An approximate answer
We'll split the sum you're looking for up into
$ 10 \sum_{i=1}^{10} {i \over 2^{i+2}} - 5 \sum_{i=1}^{10} {1 \over 2^{i+2}}. $
Call this $10S_1 - 5S_2$.
We can write $ S_1 = \sum_{i=1}^{10} {i \over 2^{i+2}} = {1 \over 4} \sum_{i=1}^{10} {i \over 2^i} $ and the result $\sum_{i=1}^\infty i/2^i = 2$ is well-known; thus $S_1 \approx 1/2$.
Similarly, $S_2 \approx \sum_{i=1}^\infty 1/2^{i+2} = 1/4$ by the usual sum of a geometric series.

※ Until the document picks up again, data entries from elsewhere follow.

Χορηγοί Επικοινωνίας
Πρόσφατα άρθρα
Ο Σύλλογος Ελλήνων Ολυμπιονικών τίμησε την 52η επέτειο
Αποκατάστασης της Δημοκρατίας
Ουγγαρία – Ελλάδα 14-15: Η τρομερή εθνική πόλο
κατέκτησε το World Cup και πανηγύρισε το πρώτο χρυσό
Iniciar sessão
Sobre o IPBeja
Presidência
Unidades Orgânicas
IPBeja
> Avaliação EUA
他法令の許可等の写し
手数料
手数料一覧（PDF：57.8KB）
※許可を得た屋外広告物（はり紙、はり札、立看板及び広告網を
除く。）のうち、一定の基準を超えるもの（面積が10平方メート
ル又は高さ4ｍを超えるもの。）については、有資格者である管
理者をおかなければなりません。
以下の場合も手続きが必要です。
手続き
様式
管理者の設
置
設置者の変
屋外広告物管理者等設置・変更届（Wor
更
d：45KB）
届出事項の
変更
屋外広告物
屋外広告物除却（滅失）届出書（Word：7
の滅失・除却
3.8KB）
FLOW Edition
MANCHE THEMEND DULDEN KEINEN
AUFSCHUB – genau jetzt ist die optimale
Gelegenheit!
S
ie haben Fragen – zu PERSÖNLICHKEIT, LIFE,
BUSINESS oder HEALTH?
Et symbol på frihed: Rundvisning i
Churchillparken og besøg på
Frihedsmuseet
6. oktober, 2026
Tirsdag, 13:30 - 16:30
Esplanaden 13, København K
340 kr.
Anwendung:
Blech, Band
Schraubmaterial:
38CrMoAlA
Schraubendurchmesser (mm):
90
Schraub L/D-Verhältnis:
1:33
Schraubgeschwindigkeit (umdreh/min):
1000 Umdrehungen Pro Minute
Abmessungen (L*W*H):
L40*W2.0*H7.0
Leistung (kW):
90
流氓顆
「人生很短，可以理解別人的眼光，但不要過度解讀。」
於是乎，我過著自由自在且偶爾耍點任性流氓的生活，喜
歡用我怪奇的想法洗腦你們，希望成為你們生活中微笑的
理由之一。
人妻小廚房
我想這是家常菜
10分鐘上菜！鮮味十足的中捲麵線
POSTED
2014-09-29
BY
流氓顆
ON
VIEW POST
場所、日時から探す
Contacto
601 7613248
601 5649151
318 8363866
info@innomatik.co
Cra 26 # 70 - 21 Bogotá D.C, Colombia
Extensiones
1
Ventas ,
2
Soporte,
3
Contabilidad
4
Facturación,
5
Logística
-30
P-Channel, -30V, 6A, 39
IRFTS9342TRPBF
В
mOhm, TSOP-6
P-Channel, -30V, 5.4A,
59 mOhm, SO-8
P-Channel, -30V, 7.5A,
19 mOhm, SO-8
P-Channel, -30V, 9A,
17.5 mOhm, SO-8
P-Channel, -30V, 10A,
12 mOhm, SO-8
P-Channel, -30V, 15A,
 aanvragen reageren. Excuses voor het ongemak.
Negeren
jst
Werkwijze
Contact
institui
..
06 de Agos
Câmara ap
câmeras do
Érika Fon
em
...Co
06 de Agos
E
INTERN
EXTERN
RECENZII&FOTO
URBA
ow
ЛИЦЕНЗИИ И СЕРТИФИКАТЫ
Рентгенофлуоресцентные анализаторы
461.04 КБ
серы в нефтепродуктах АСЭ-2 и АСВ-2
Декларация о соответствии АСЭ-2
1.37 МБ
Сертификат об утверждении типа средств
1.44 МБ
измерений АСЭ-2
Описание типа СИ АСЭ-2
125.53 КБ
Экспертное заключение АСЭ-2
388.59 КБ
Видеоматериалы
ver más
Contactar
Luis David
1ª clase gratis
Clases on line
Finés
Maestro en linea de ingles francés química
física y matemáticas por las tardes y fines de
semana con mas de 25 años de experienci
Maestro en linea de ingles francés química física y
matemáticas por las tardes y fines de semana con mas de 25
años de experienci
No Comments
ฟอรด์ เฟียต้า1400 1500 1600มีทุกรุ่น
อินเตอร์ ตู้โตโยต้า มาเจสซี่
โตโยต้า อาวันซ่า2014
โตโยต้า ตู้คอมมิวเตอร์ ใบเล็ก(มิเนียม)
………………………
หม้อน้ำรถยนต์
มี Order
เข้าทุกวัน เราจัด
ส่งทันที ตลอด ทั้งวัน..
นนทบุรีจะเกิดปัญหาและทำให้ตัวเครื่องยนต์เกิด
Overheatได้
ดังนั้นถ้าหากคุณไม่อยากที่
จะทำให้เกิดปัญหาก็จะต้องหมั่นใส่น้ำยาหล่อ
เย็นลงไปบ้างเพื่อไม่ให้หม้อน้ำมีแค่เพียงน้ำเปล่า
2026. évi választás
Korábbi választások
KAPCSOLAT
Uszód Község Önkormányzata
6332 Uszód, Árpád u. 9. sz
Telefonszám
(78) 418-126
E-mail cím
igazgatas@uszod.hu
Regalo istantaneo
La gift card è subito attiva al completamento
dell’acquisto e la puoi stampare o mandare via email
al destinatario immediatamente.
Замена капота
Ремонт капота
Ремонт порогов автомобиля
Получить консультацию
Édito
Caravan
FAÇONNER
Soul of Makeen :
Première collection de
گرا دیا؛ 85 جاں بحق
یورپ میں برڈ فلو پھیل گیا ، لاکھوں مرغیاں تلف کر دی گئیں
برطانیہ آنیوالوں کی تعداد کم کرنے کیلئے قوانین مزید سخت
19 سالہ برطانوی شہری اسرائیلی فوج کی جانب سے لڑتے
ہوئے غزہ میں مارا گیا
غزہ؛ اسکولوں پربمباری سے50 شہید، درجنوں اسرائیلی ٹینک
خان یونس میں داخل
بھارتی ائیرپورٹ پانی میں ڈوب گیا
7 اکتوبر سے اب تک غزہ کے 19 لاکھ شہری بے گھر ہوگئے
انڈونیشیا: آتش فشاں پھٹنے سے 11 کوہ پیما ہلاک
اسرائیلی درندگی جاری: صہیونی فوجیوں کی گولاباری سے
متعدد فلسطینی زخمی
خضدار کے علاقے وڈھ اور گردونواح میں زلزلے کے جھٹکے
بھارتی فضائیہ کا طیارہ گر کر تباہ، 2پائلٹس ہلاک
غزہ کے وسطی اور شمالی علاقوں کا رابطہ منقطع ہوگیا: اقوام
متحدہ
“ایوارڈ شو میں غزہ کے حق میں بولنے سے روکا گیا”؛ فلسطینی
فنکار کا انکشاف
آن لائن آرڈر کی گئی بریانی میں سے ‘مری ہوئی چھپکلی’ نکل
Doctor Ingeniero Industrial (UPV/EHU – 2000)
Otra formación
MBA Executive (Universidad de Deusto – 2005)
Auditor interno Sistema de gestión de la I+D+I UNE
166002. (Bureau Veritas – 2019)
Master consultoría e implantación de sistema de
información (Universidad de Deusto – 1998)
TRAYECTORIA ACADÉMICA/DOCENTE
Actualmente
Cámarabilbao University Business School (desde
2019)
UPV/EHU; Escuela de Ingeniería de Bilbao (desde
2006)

So your sum is approximately $15/4$. In fact the infinite sum
$ \sum_{i=1}^\infty {10i-5 \over 2^{i+2}} $
is exactly 15/4. We've left off some small positive terms so your sum is a bit less than $15/4$.
An exact form for the sum
As for getting an exact form for the sum: call it $f(n)$. Then we have
$ f(n) = {15 \over 4} - \left( 10 \sum_{i=n+1}^\infty {i \over 2^{i+2}} - 5 \sum_{i=n+1}^\infty {1 \over 2^{i+2}} \right). $
Write this as $f(n) = 15/4 - g(n) + h(n)$.
$h(n)$ is easy -- it's the sum of a geometric series with its first term $5/2^{n+3}$ and ratio $1/2$, so $h(n) = 5/2^{n+2}$.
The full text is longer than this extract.